For Missing Data Checks, you specify the following:

  • Missing Period: The period over which to check for missing data. E.g. “1 day”, “48 hours”

  • Missing Interval: The Interval of the time series to check for missing values. This cannot be an INSTANT time series, otherwise the system does not know how many values to expect. The system will check for missing data at this interval.

  • Max Missing Values: The maximum number of missing values in the period to accept before declaring an alarm. Missing values do not have to be contiguous.

For example, if Missing Period is “48 hours”, interval is “Hour”, and Max Missing is 3, this means that if more than three missing hourly values are detected within any 48 hour period, declare a missing data alarm. Note that missing values do not need to be contiguous within the period.

When an alarm condition is detected, a “ALARM_CURRENT” record is stored in the database. Later, the alarm may be resolved in a number of ways:

  • Value or ROC returns to normal range.

  • A stuck sensor becomes unstuck.

  • New data is received for a time series that was previously declared Missing.

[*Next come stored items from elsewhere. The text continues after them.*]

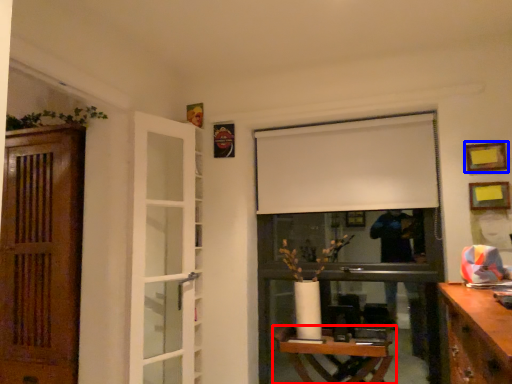 Question: Among these objects, which one is nearest to the camera, table (highlighted by a red box) or picture frame (highlighted by a blue box)?

Choices:
 (A) table
 (B) picture frame

Answer: (A) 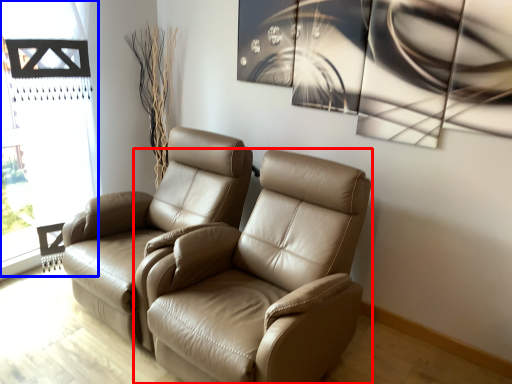 Question: Which object is further to the camera taking this photo, chair (highlighted by a red box) or window frame (highlighted by a blue box)?

Choices:
 (A) chair
 (B) window frame

Answer: (B) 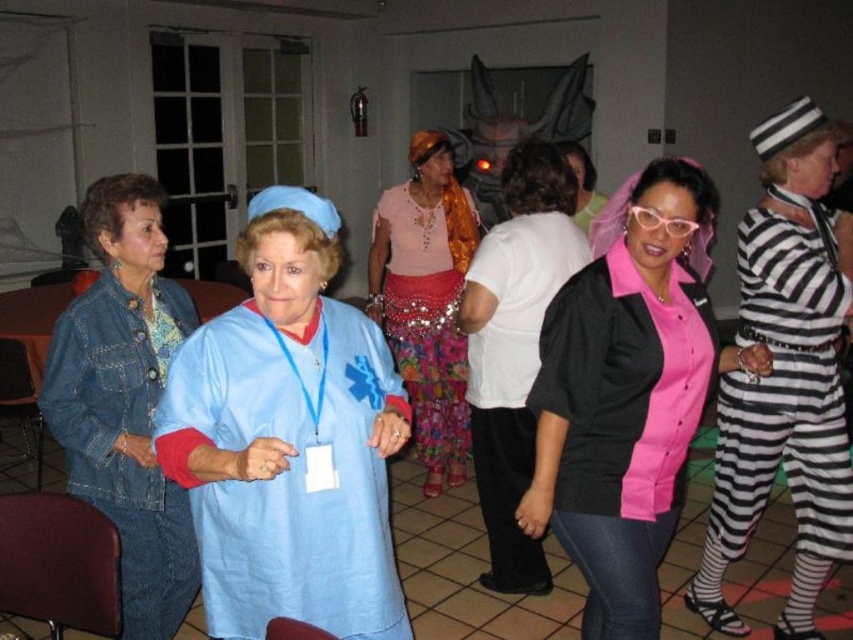 You are standing at the point marked as point (54,353) in the image and want to take a photo of the entire room. The camera you have can capture a maximum distance of 2 meters. Will you be able to capture the entire room in one shot?

The distance between point (54,353) and the camera is 2.19 meters, which exceeds the camera maximum distance of 2 meters. Therefore, you won t be able to capture the entire room in one shot.

You are taking a photo of the scene and want to focus on both the point at [663,509] and the point at [100,381]. Which point should you adjust your focus to first to ensure both are in the clearest possible view?

You should focus on point [663,509] first because it is closer to the camera than point [100,381]. By focusing on the closer point, the farther point will also be within the depth of field, ensuring both are in clear view.

You are a photographer at this costume party and need to capture a photo of both the matte blue scrubs at center and the pink matte shirt at center in the same frame. Given that your camera has a minimum focus distance of 60 centimeters, will you be able to focus on both subjects simultaneously?

The matte blue scrubs at center and pink matte shirt at center are 61.37 centimeters apart. Since the distance between them is greater than the camera minimum focus distance of 60 centimeters, the camera can focus on both subjects simultaneously. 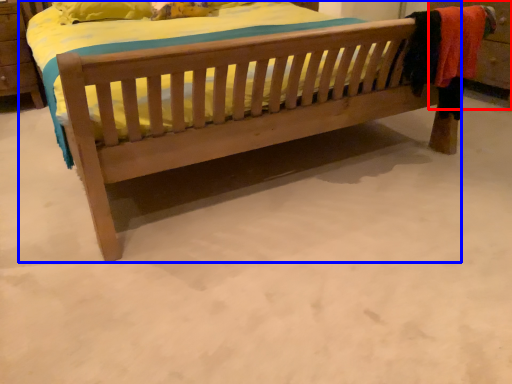 Question: Among these objects, which one is nearest to the camera, dresser (highlighted by a red box) or bed (highlighted by a blue box)?

Choices:
 (A) dresser
 (B) bed

Answer: (B)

  • A user manually cancels an alarm.

When an alarm is resolved it is moved to the “ALARM_HISTORY” table and an end time is assigned.

Email Notifications may optionally be sent when alarm conditions are detected and resolved. An ALARM_GROUP defines a list of email addresses.

The enhancment to OpenDCS presented here expands on previous work done for a different client. That client required alarms to be generated when certain conditions were detected on files or on the event messages being generated by some process.

Database Tables for Alarms

The Entity Relationship Diagram for Alarms is shown below.

_images/im-01-entity-relationship-diagram.png

An ALARM_GROUP contains a list of EMAIL_ADDR records. It is also associated with PROCESS_MONITOR and FILE_MONITOR records described elsewhere.

An ALARM_SCREENING is associated with a DATATYPE and optionally a SITE. Records without SITE assignment can define a kind of default for a data type. For example, you might define a screening with datatype=Incremental Precip and no site assignment.

When checking a value, the system looks first for a screening with matching SITE and DATATYPE. Then if not found, a match for only DATATYPE will be used.

An ALARM_SCREENING may have a START_DATE_TIME. If so, only values after the specified start will be checked with this screening. For example, you may have limits that evolve over time for a given Site/DataType. There may be a series of ALARM_SCREENING records with different START_DATE_TIMEs. The appropriate record will be used depending on the data time.

A screening may have multiple seasonal ALARM_LIMIT_SET records. If you do not need seasonal checks, simply leave SEASON_NAME undefined. A limit set with no SEASON_NAME will be the default for data that does not occur within a named season.

The Limit Set holds all of the limits that control how checks are done. The names in the ERD above are self explanatory.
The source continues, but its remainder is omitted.